The concept of bancassurance expanded rapidly when banks and insurance companies started merging, especially in countries where financial markets were liberalized. However, the idea has also been debated because some experts believe that it gives banks too much influence over the financial sector and increases competition for traditional insurance companies.
In several countries, banks were initially restricted from selling insurance products. Over time, regulations changed, and many countries allowed banks to participate in insurance distribution. For example, after financial reforms in some countries, banks were permitted to offer insurance products directly to customers. In China, regulations were relaxed to allow banks and insurance companies to invest in each other, which significantly boosted bancassurance sales across various insurance categories.
A specialized form known as private bancassurance combines private banking, investment management, and life insurance solutions to help wealthy individuals achieve financial planning benefits, tax advantages, and wealth protection for their families. In modern bancassurance systems, insurance company representatives are often stationed inside bank branches to assist customers with insurance-related services and guidance.
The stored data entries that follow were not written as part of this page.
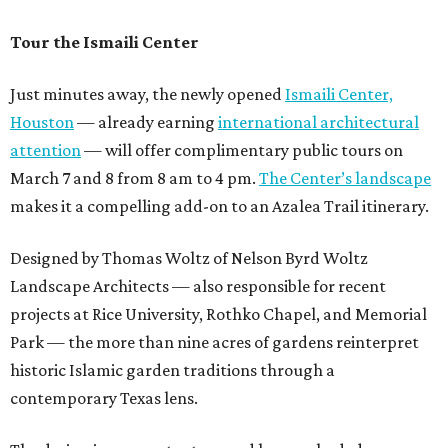
Tour the Ismaili Center
Just minutes away, the newly opened
Ismaili Center,
Houston
— already earning
international architectural
attention
— will offer complimentary public tours on
March 7 and 8 from 8 am to 4 pm.
The Center’s landscape
makes it a compelling add-on to an Azalea Trail itinerary.
Designed by Thomas Woltz of Nelson Byrd Woltz
Landscape Architects — also responsible for recent
projects at Rice University, Rothko Chapel, and Memorial
Park — the more than nine acres of gardens reinterpret
historic Islamic garden traditions through a
contemporary Texas lens.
Business Models of Bancassurance
Integrated Model
In the integrated model, insurance activities are closely connected with the bank’s operations. Insurance premiums are usually collected directly from customers’ bank accounts, and customer data is shared automatically between the bank and the insurance company through integrated systems. In many cases, the bank’s asset management division also handles investment-related activities.
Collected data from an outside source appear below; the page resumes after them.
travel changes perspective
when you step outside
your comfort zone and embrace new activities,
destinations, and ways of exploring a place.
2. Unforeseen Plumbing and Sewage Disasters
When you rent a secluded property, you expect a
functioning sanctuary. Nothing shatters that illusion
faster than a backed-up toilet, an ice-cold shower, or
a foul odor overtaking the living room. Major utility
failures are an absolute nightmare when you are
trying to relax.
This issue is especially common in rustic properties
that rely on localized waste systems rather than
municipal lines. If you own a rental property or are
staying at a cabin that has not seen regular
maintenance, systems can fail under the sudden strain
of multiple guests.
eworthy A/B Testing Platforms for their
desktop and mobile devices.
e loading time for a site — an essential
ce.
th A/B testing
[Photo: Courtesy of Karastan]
Insurance products are sold directly by bank branch staff, although specialized insurance advisers may assist in selling complex products. Life insurance products are often linked with savings and investment products offered by the bank. Over time, banks have also started offering protection plans, health insurance, and non-life insurance products.
The products sold under this model are generally simple, low-risk, and designed to match banking products so that branch staff can easily explain them to customers. Banks receive commissions for every insurance policy sold, and branch employees may also receive bonuses or incentives based on sales performance.
Non-Integrated Model
In the non-integrated model, insurance distribution is less connected with normal banking operations. Due to regulatory requirements, certain insurance products can only be sold by qualified financial advisers. Therefore, banks appoint trained financial advisers who are authorized to sell insurance products.
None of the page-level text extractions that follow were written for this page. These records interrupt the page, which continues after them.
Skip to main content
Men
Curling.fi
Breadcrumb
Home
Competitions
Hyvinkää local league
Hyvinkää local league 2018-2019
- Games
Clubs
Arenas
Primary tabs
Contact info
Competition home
These advisers may work exclusively for the bank’s insurance partner and often use proactive methods such as telemarketing, customer databases, and mail campaigns to generate sales leads. This model focuses on building relationships with customers who may not frequently visit bank branches.
Financial advisers generally receive a fixed salary along with incentives based on factors such as sales targets, customer retention, and product performance. With regulatory reforms in many countries, banks are increasingly being allowed to offer insurance products from multiple insurance companies, enabling them to better satisfy customer needs.
Importance and Advantages of Bancassurance
Bancassurance has become one of the most important channels for insurance distribution worldwide. It dominates insurance markets in countries such as France and Italy and is growing rapidly in Asian countries and the United Kingdom due to financial deregulation.
The major advantages of bancassurance include:
- Additional revenue for banks through commission income
- Lower distribution costs for insurance companies
- Wider customer reach for insurers
- Convenience for customers who can access banking and insurance services in one place
- Better customer trust because banks already have established relationships with clients
- Higher efficiency and productivity compared to traditional insurance distribution channels
The business model chosen by a bank and insurance company affects product design, marketing strategy, sales methods, and employee compensation. In many countries, regulatory rules influence which bancassurance model can be adopted, including rules regarding product types and qualifications required for selling insurance products.
Although bancassurance offers significant benefits, challenges still exist. Financial crises and the collapse of some financial institutions in the past reduced enthusiasm for bancassurance in certain regions. Nevertheless, it continues to remain an important and effective method of distributing insurance products globally.